Martínez went on to say, “The former ETC program managed to reduce the learning gaps between students from different socioeconomic strata, in addition to being a support for mothers, who had a safe space, the school, to leave their children and be able to work.”
Experts have further criticized the SEP for focusing on fostering the dependency and appreciation for rural populations on Mexico’s ruling party, the leftist National Regeneration Movement (Morena), which has previously come under fire for prioritizing political goodwill over effective public policy, as well as for ignoring the extensive evidence showing how beneficial the Full-Time Schools program has been to the education of Mexican children.
“What is being done is to change a public policy program of an educational institution, for a scholarship or a resource that will be delivered directly to parents, without there being any type of institutional structure that ensures that this money serves so that there is a better education for children and that there is no school dropout,” said Jacqueline Peschard, former president of the Federal Institute for Access to Public Information.
On the other side of the same coin, many educational pundits have pointed out that the elimination of the Full-Time Schools program in exchange for this direct fund delivery will disproportionately hurt Mexico’s population of working mothers, as the program’s extended hours provided extra childcare opportunities to this segment of the population.

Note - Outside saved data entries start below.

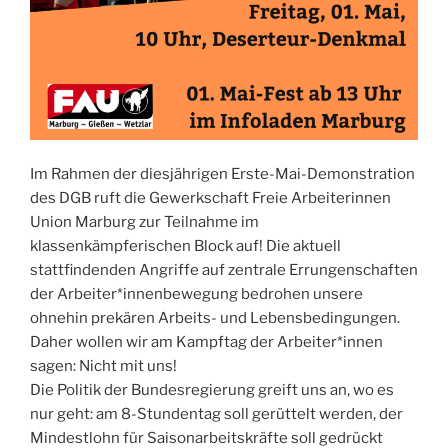
Im Rahmen der diesjährigen Erste-Mai-Demonstration
des DGB ruft die Gewerkschaft Freie Arbeiterinnen
Union Marburg zur Teilnahme im
klassenkämpferischen Block auf! Die aktuell
stattfindenden Angriffe auf zentrale Errungenschaften
der Arbeiter*innenbewegung bedrohen unsere
ohnehin prekären Arbeits- und Lebensbedingungen.
Daher wollen wir am Kampftag der Arbeiter*innen
sagen: Nicht mit uns!
Die Politik der Bundesregierung greift uns an, wo es
nur geht: am 8-Stundentag soll gerüttelt werden, der
Mindestlohn für Saisonarbeitskräfte soll gedrückt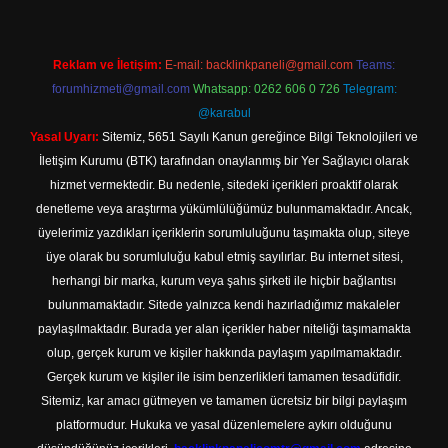
Reklam ve İletişim:
E-mail:
backlinkpaneli@gmail.com
Teams:
forumhizmeti@gmail.com
Whatsapp: 0262 606 0 726
Telegram:
@karabul
Yasal Uyarı:
Sitemiz, 5651 Sayılı Kanun gereğince Bilgi Teknolojileri ve
İletişim Kurumu (BTK) tarafından onaylanmış bir Yer Sağlayıcı olarak
hizmet vermektedir. Bu nedenle, sitedeki içerikleri proaktif olarak
denetleme veya araştırma yükümlülüğümüz bulunmamaktadır. Ancak,
üyelerimiz yazdıkları içeriklerin sorumluluğunu taşımakta olup, siteye
üye olarak bu sorumluluğu kabul etmiş sayılırlar. Bu internet sitesi,
herhangi bir marka, kurum veya şahıs şirketi ile hiçbir bağlantısı
bulunmamaktadır. Sitede yalnızca kendi hazırladığımız makaleler
paylaşılmaktadır. Burada yer alan içerikler haber niteliği taşımamakta
olup, gerçek kurum ve kişiler hakkında paylaşım yapılmamaktadır.
Gerçek kurum ve kişiler ile isim benzerlikleri tamamen tesadüfidir.
Sitemiz, kar amacı gütmeyen ve tamamen ücretsiz bir bilgi paylaşım
platformudur. Hukuka ve yasal düzenlemelere aykırı olduğunu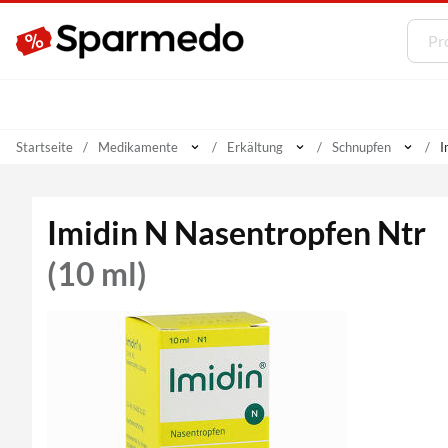
Startseite
Medikamente
Erkältung
Schnupfen
I
Imidin N Nasentropfen Ntr
(10 ml)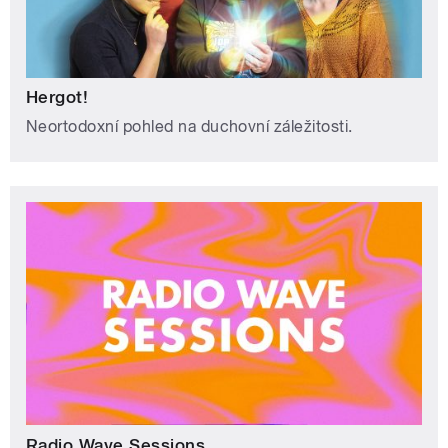
Hergot!
Neortodoxní pohled na duchovní záležitosti.
Radio Wave Sessions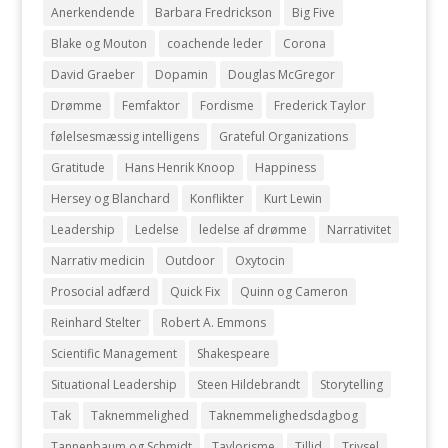
Anerkendende
Barbara Fredrickson
Big Five
Blake og Mouton
coachende leder
Corona
David Graeber
Dopamin
Douglas McGregor
Drømme
Femfaktor
Fordisme
Frederick Taylor
følelsesmæssig intelligens
Grateful Organizations
Gratitude
Hans Henrik Knoop
Happiness
Hersey og Blanchard
Konflikter
Kurt Lewin
Leadership
Ledelse
ledelse af drømme
Narrativitet
Narrativ medicin
Outdoor
Oxytocin
Prosocial adfærd
Quick Fix
Quinn og Cameron
Reinhard Stelter
Robert A. Emmons
Scientific Management
Shakespeare
Situational Leadership
Steen Hildebrandt
Storytelling
Tak
Taknemmelighed
Taknemmelighedsdagbog
Tannenbaum og Schmidt
Taylorisme
Tillid
Trivsel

“SEP Head Delfina Gómez Álvarez is not being empathic with the thousands of women who go to work every day and leave their children in these schools, because they are safe places,” said María Marván Laborde, former Federal Institute for Access to Public Information and Data Protection (IFAI) commissioner. “It is very likely that now many of these women will have to reduce their work hours or find another that involves them not working eight hours to have time to pick up their children.”
“I am sure that for this there will be no subsidy, so many families will see their income reduced. This is also a gender issue and I find it impressive that the secretary of education does not understand this,” concluded Marván Laborde.